Assuming Bernie Sanders Said It, Just What Did He Do Wrong?

Sen. Elizabeth Warren speaks with Sen. Bernie Sanders after the Democratic primary debte in Des Moines, Iowa, January 14, 2020. (Shannon Stapleton/Reuters)

It’s hard to believe that behind closed doors, lifelong outspoken feminist Bernie Sanders suddenly transforms into Andrew Dice Clay and suddenly goes on about all the things a woman could never do.

But for a moment, let’s assume that Sanders said what was contended in that original CNN report — that “he did not believe a woman could win” against Donald Trump in 2020.

First, this isn’t that outlandish a belief, particularly in Democratic circles. Hillary Clinton herself said in 2017: “I started the campaign knowing that I would have to work extra hard to make women and men feel comfortable with the idea of a woman president. It doesn’t fit into the — the stereotypes we all carry around in our head.  And a lot of the sexism and the misogyny was in service of these attitudes. Like, you know, ‘We really don’t want a woman commander in chief.’” Right after the election, her running mate Tim Kaine declared America “has made it so uniquely difficult for a woman to make it into a federal office.”

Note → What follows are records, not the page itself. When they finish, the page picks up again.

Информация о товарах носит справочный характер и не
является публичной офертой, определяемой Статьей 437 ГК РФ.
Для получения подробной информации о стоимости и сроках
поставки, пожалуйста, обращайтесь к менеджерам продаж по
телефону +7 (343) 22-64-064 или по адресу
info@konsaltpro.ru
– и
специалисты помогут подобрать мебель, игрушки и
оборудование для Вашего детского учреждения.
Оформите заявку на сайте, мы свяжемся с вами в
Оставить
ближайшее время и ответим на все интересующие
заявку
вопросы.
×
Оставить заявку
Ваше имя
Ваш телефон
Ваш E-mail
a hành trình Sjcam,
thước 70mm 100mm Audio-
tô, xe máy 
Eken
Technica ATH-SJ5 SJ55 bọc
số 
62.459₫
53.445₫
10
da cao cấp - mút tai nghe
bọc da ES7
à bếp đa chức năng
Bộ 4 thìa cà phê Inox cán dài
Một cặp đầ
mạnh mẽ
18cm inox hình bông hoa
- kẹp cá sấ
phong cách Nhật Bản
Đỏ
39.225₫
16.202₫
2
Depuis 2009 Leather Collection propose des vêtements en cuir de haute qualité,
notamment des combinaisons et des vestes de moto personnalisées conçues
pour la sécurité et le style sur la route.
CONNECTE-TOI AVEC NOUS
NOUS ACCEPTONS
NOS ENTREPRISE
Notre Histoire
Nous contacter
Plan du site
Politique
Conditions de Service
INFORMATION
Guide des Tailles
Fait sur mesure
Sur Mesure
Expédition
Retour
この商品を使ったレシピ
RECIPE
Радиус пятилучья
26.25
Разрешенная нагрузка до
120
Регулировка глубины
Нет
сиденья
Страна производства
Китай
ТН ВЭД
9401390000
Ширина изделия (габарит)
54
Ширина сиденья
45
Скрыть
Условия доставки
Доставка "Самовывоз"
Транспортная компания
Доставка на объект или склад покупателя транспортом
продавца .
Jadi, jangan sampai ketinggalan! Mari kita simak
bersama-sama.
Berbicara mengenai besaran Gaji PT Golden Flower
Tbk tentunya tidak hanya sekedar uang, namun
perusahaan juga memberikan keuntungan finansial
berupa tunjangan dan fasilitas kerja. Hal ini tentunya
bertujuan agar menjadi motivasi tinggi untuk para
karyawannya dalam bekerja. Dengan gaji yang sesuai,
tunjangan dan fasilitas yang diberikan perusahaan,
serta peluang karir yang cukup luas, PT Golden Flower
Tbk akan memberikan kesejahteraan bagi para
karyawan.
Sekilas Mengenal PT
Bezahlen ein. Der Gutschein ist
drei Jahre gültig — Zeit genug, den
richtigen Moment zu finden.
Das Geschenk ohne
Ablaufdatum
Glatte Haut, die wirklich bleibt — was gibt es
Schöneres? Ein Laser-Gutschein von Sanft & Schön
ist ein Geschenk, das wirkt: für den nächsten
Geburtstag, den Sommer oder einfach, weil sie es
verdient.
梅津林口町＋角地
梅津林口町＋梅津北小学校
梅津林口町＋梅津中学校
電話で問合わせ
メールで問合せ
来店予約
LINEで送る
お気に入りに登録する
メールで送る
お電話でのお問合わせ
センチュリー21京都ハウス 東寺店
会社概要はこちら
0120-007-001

In CNN’s account, the comment from Warren that preceded Sanders’ statement was Warren expressing the belief that she could “earn broad support from female voters.” But Clinton won the women’s vote, 54 percent to 41 percent, and still lost. “Broad support from female voters,” by itself, is probably not sufficient to beat Trump, unless it considerably expands upon Clinton’s margin in those key swing states. There’s no indication that a sufficient number of voters are hungering for a woman president. A 2018 Pew poll found that 38 percent of men and 51 percent of women hope to see a woman president in their lifetime.

The account from Warren didn’t include any suggestion that Sanders was mocking, belittling, or otherwise snide or hostile in his response to her presidential ambitions. There’s no indication that Sanders thought it was a good thing that, in his assessment, a woman wouldn’t be able to beat Trump. If he said it, he seemed to be warning his friend about an obstacle he thought she was underestimating. Maybe he’s right, maybe he’s wrong, but it hardly constitutes some sort of sexist attack on Warren. And if Sanders secretly harbors a sexist low opinion of Warren, he’s hidden it well. He’s certainly been, at minimum, cordial to her in the primary until recently.

For what it’s worth, I doubt he said it, at least in the way she describes. Apparently, his comment didn’t bother Warren enough for her to mention it at the time or at any other point in 2018 or 2019. No, she and her camp didn’t start telling reporters about it until two days before the last televised debate before the Iowa caucuses. The spectacularly convenient timing of this story strongly suggests deliberate political opportunism.

I happen to think the assessment that a woman couldn’t beat Trump is wrong; if politics has taught us anything in recent decades, it’s that just about anybody can beat just about anybody if the outside circumstances are right. If enough Minnesotans are unimpressed with the major party candidates, they’ll make Jesse Ventura governor. If enough Alabamans are repulsed by Roy Moore, they’ll elect Democrat Doug Jones to Senate. If the national mood is sufficiently against Democrats and Martha Coakley claims that Curt Schilling is a Yankee fan, then Republican Scott Brown can win a Senate seat in Massachusetts.